* [PROBLEM STATEMENT]
Word for word, retype the lines from the one containing "Hall (Englewood Cliffs, NJ), 1985." to the one containing "offers free multipoint" below, keeping both end lines and dropping the pictures.

* [RECORD SET]
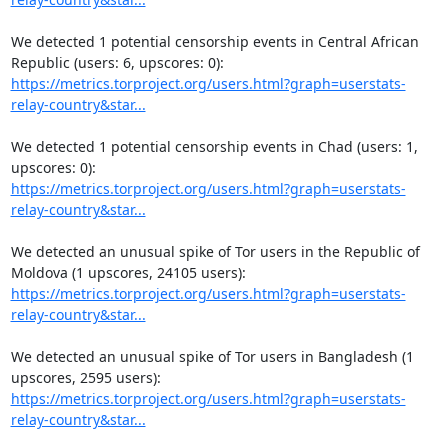
We detected 1 potential censorship events in Central African 
https://metrics.torproject.org/users.html?graph=userstats-
relay-country&star...
We detected 1 potential censorship events in Chad (users: 1, 
https://metrics.torproject.org/users.html?graph=userstats-
relay-country&star...
We detected an unusual spike of Tor users in the Republic of 
https://metrics.torproject.org/users.html?graph=userstats-
relay-country&star...
We detected an unusual spike of Tor users in Bangladesh (1 
https://metrics.torproject.org/users.html?graph=userstats-
relay-country&star...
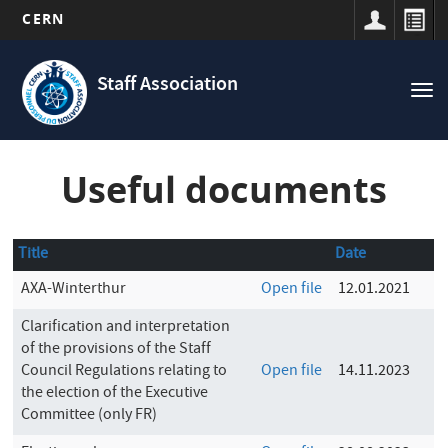
CERN
Navigation
Skip
principale
to
Staff Association
Tog
main
nav
content
Useful documents
Title
Date
AXA-Winterthur
Open file
12.01.2021
Clarification and interpretation
of the provisions of the Staff
Council Regulations relating to
Open file
14.11.2023
the election of the Executive
Committee (only FR)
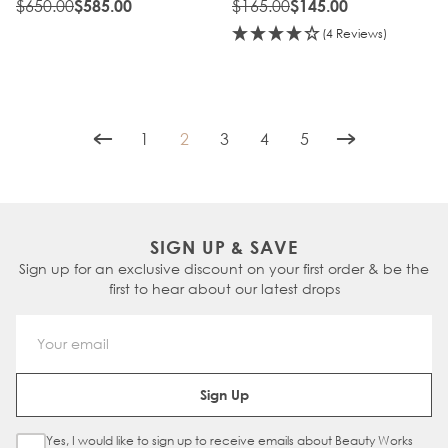
$650.00
$165.00
$585.00
$145.00
(4 Reviews)
1
2
3
4
5
Page
You're currently reading page
Page
Page
Page
SIGN UP & SAVE
Sign up for an exclusive discount on your first order & be the
first to hear about our latest drops
Email Address
Sign Up
Yes, I would like to sign up to receive emails about Beauty Works
Sign Up Checkbox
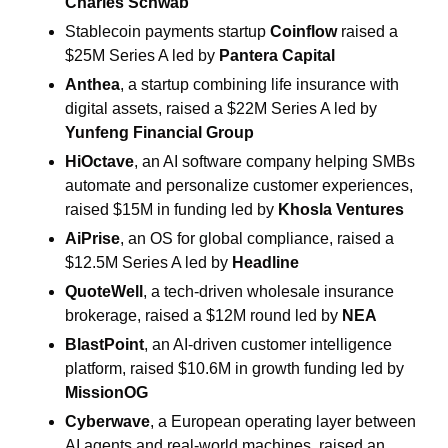
Charles Schwab
Stablecoin payments startup 
Coinflow
 raised a 
$25M Series A led by 
Pantera Capital
Anthea
, a startup combining life insurance with 
digital assets, raised a $22M Series A led by 
Yunfeng Financial Group
HiOctave
, an AI software company helping SMBs 
automate and personalize customer experiences, 
raised $15M in funding led by 
Khosla Ventures
AiPrise
, an OS for global compliance, raised a 
$12.5M Series A led by 
Headline
QuoteWell
, a tech-driven wholesale insurance 
brokerage, raised a $12M round led by 
NEA
BlastPoint
, an AI-driven customer intelligence 
platform, raised $10.6M in growth funding led by 
MissionOG
Cyberwave
, a European operating layer between 
AI agents and real-world machines, raised an 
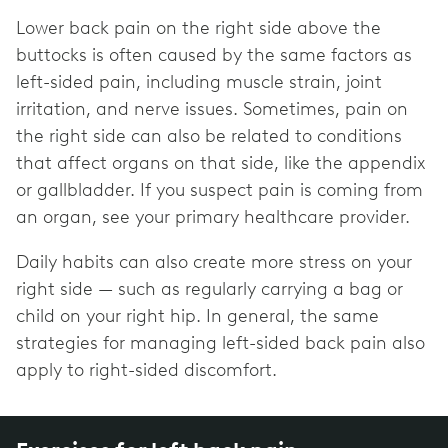
Lower back pain on the right side above the
buttocks is often caused by the same factors as
left-sided pain, including muscle strain, joint
irritation, and nerve issues. Sometimes, pain on
the right side can also be related to conditions
that affect organs on that side, like the appendix
or gallbladder. If you suspect pain is coming from
an organ, see your primary healthcare provider.
Daily habits can also create more stress on your
right side — such as regularly carrying a bag or
child on your right hip. In general, the same
strategies for managing left-sided back pain also
apply to right-sided discomfort.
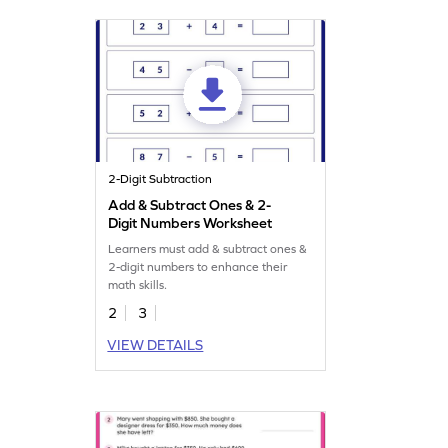
2-Digit Subtraction
Add & Subtract Ones & 2-
Digit Numbers Worksheet
Learners must add & subtract ones &
2-digit numbers to enhance their
math skills.
2
3
VIEW DETAILS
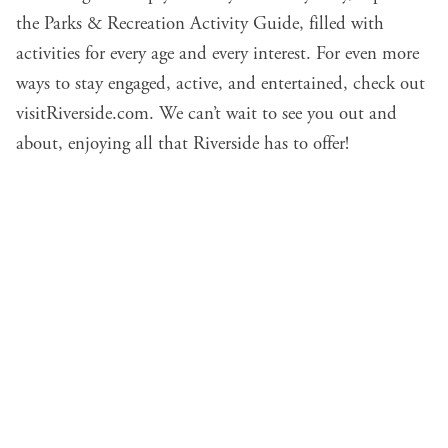
the Parks & Recreation Activity Guide, filled with
activities for every age and every interest. For even more
ways to stay engaged, active, and entertained, check out
visitRiverside.com
. We can’t wait to see you out and
about, enjoying all that Riverside has to offer!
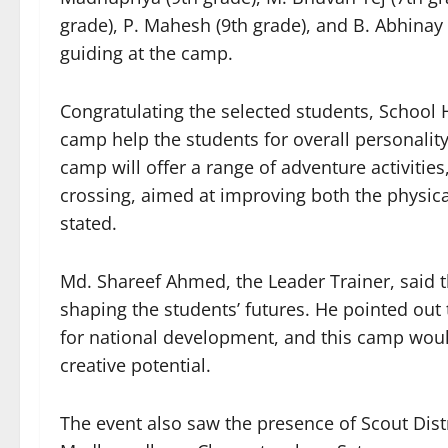
grade), P. Mahesh (9th grade), and B. Abhinay
guiding at the camp.
Congratulating the selected students, School
camp help the students for overall personalit
camp will offer a range of adventure activitie
crossing, aimed at improving both the physica
stated.
Md. Shareef Ahmed, the Leader Trainer, said t
shaping the students’ futures. He pointed out 
for national development, and this camp woul
creative potential.
The event also saw the presence of Scout Dis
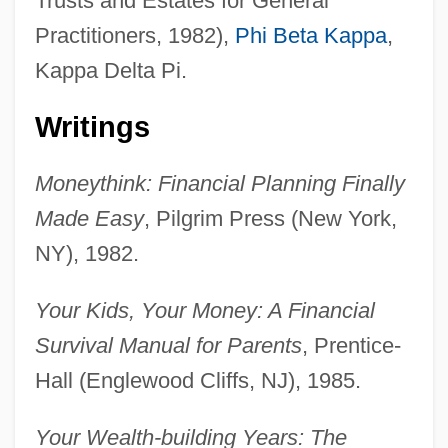
Trusts and Estates for General
Practitioners, 1982),
Phi Beta Kappa
,
Kappa Delta Pi.
Writings
Moneythink: Financial Planning Finally
Made Easy
, Pilgrim Press (New York,
NY), 1982.
Your Kids, Your Money: A Financial
Survival Manual for Parents
, Prentice-
Hall (Englewood Cliffs, NJ), 1985.
Your Wealth-building Years: The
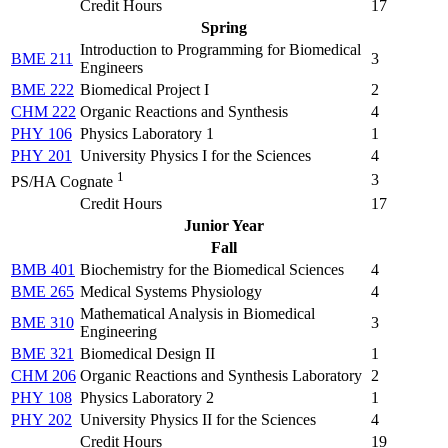
Credit Hours
17
Spring
Introduction to Programming for Biomedical
BME 211
3
Engineers
BME 222
Biomedical Project I
2
CHM 222
Organic Reactions and Synthesis
4
PHY 106
Physics Laboratory 1
1
PHY 201
University Physics I for the Sciences
4
1
3
PS/HA Cognate
Credit Hours
17
Junior Year
Fall
BMB 401
Biochemistry for the Biomedical Sciences
4
BME 265
Medical Systems Physiology
4
Mathematical Analysis in Biomedical
BME 310
3
Engineering
BME 321
Biomedical Design II
1
CHM 206
Organic Reactions and Synthesis Laboratory
2
PHY 108
Physics Laboratory 2
1
PHY 202
University Physics II for the Sciences
4
Credit Hours
19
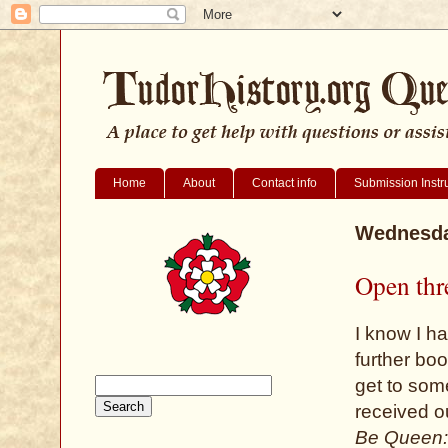
Home
About
Contact info
Submission Instr
Wednesda
Open thr
I know I h
further bo
get to some
received o
Be Queen:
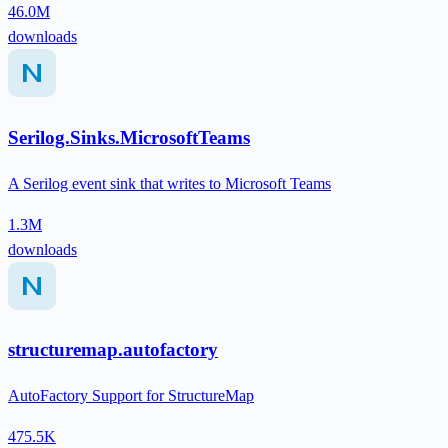
46.0M
downloads
Serilog.Sinks.MicrosoftTeams
A Serilog event sink that writes to Microsoft Teams
1.3M
downloads
structuremap.autofactory
AutoFactory Support for StructureMap
475.5K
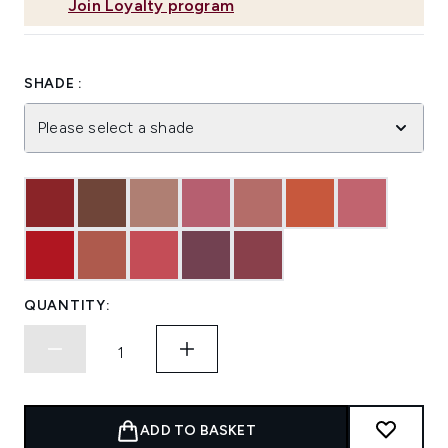
Join Loyalty program
SHADE :
Please select a shade
QUANTITY:
ADD TO BASKET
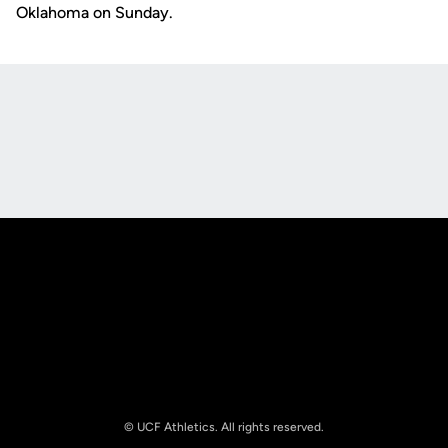
Oklahoma on Sunday.
Opens in a new window
Opens in a new
Opens in a new window
Opens in a new
© UCF Athletics. All rights reserved.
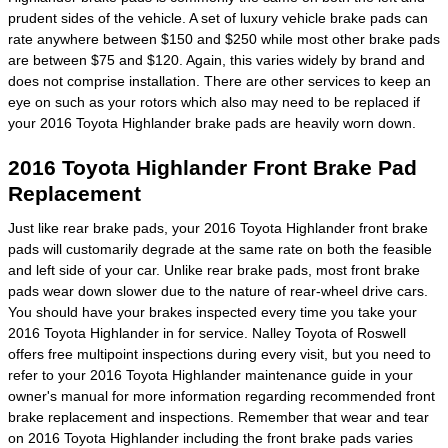
prudent sides of the vehicle. A set of luxury vehicle brake pads can
rate anywhere between $150 and $250 while most other brake pads
are between $75 and $120. Again, this varies widely by brand and
does not comprise installation. There are other services to keep an
eye on such as your rotors which also may need to be replaced if
your 2016 Toyota Highlander brake pads are heavily worn down.
2016 Toyota Highlander Front Brake Pad
Replacement
Just like rear brake pads, your 2016 Toyota Highlander front brake
pads will customarily degrade at the same rate on both the feasible
and left side of your car. Unlike rear brake pads, most front brake
pads wear down slower due to the nature of rear-wheel drive cars.
You should have your brakes inspected every time you take your
2016 Toyota Highlander in for service. Nalley Toyota of Roswell
offers free multipoint inspections during every visit, but you need to
refer to your 2016 Toyota Highlander maintenance guide in your
owner's manual for more information regarding recommended front
brake replacement and inspections. Remember that wear and tear
on 2016 Toyota Highlander including the front brake pads varies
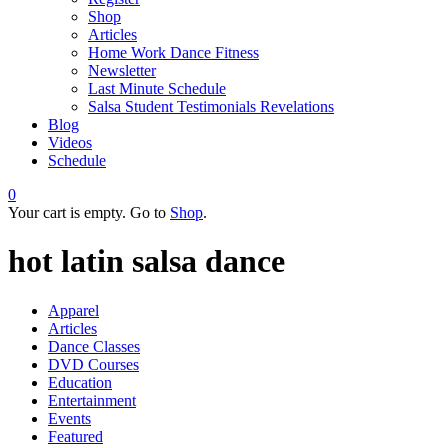
Shop
Articles
Home Work Dance Fitness
Newsletter
Last Minute Schedule
Salsa Student Testimonials Revelations
Blog
Videos
Schedule
0
Your cart is empty. Go to
Shop
.
hot latin salsa dance
Apparel
Articles
Dance Classes
DVD Courses
Education
Entertainment
Events
Featured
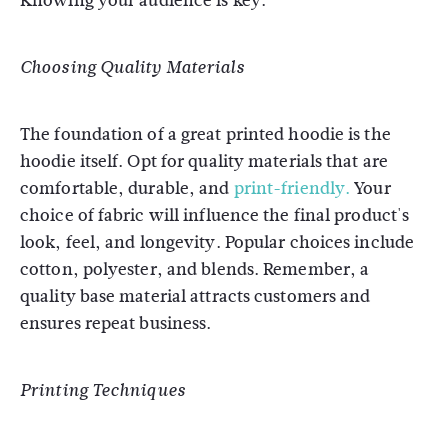
Knowing your audience is key.
Choosing Quality Materials
The foundation of a great printed hoodie is the
hoodie itself. Opt for quality materials that are
comfortable, durable, and
print-friendly.
Your
choice of fabric will influence the final product's
look, feel, and longevity. Popular choices include
cotton, polyester, and blends. Remember, a
quality base material attracts customers and
ensures repeat business.
Printing Techniques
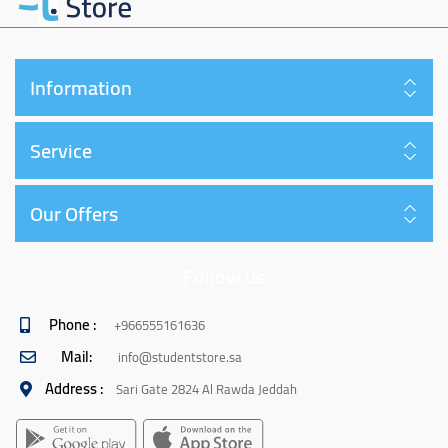
Information
Service
Our Offers
Follow us
Phone :
+966555161636
Mail:
info@studentstore.sa
Address :
Sari Gate 2824 Al Rawda Jeddah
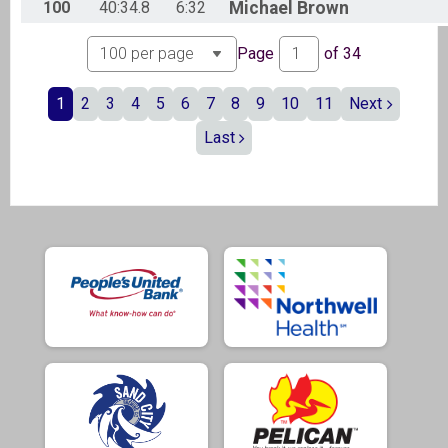
100
40:34.8
6:32
Michael
Brown
Page
of
34
1
2
3
4
5
6
7
8
9
10
11
Next
Last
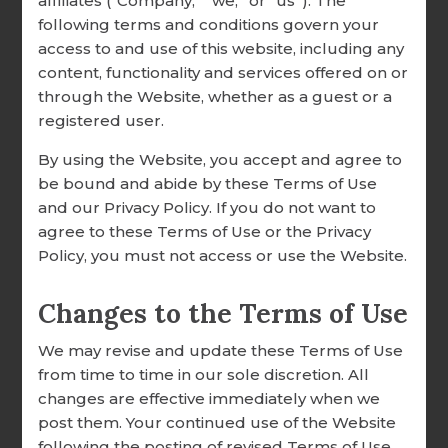
affiliates (“Company,” “we,” or “us”). The
It is Well With My Soul Easel
following terms and conditions govern your
RESEARCH & RESOURCES
Block
access to and use of this website, including any
OUR CUSTOMERS
content, functionality and services offered on or
$13.99
through the Website, whether as a guest or a
TESTIMONIALS
registered user.
SHARE YOUR STORY
By using the Website, you accept and agree to
be bound and abide by these Terms of Use
EMPLOYMENT
and our Privacy Policy. If you do not want to
agree to these Terms of Use or the Privacy
Policy, you must not access or use the Website.
Changes to the Terms of Use
We may revise and update these Terms of Use
from time to time in our sole discretion. All
changes are effective immediately when we
post them. Your continued use of the Website
following the posting of revised Terms of Use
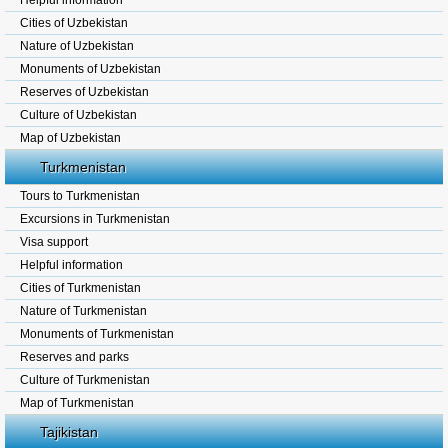
Helpful information
Cities of Uzbekistan
Nature of Uzbekistan
Monuments of Uzbekistan
Reserves of Uzbekistan
Culture of Uzbekistan
Map of Uzbekistan
Turkmenistan
Tours to Turkmenistan
Excursions in Turkmenistan
Visa support
Helpful information
Cities of Turkmenistan
Nature of Turkmenistan
Monuments of Turkmenistan
Reserves and parks
Culture of Turkmenistan
Map of Turkmenistan
Tajikistan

* [YOUR RESPONSE]
Hall (Englewood Cliffs, NJ), 1985.
Your Wealth-building Years: The
Credit Hours
17
Spring
Introduction to Programming for Biomedical
BME 211
3
Engineers
BME 222
Biomedical Project I
2
CHM 222
Organic Reactions and Synthesis
4
PHY 106
Physics Laboratory 1
1
PHY 201
University Physics I for the Sciences
4
1
3
PS/HA Cognate
Credit Hours
17
Junior Year
Fall
BMB 401
Biochemistry for the Biomedical Sciences
4
BME 265
Medical Systems Physiology
4
Mathematical Analysis in Biomedical
BME 310
3
Engineering
BME 321
Biomedical Design II
1
CHM 206
Organic Reactions and Synthesis Laboratory
2
PHY 108
Physics Laboratory 2
1
PHY 202
University Physics II for the Sciences
4
Credit Hours
19
Home
About
Contact info
Submission Instr
Wednesda
Open thr
I know I h
further bo
get to some
received o
Be Queen:
46.0M
downloads
Serilog.Sinks.MicrosoftTeams
A Serilog event sink that writes to Microsoft Teams
1.3M
downloads
structuremap.autofactory
AutoFactory Support for StructureMap
475.5K
Join Loyalty program
SHADE :
Please select a shade
QUANTITY:
ADD TO BASKET
Oklahoma on Sunday.
Opens in a new window
Opens in a new
Opens in a new window
Opens in a new
© UCF Athletics. All rights reserved.
prudent sides of the vehicle. A set of luxury vehicle brake pads can
rate anywhere between $150 and $250 while most other brake pads
are between $75 and $120. Again, this varies widely by brand and
does not comprise installation. There are other services to keep an
eye on such as your rotors which also may need to be replaced if
your 2016 Toyota Highlander brake pads are heavily worn down.
2016 Toyota Highlander Front Brake Pad
Replacement
Just like rear brake pads, your 2016 Toyota Highlander front brake
pads will customarily degrade at the same rate on both the feasible
and left side of your car. Unlike rear brake pads, most front brake
pads wear down slower due to the nature of rear-wheel drive cars.
You should have your brakes inspected every time you take your
2016 Toyota Highlander in for service. Nalley Toyota of Roswell
offers free multipoint inspections during every visit, but you need to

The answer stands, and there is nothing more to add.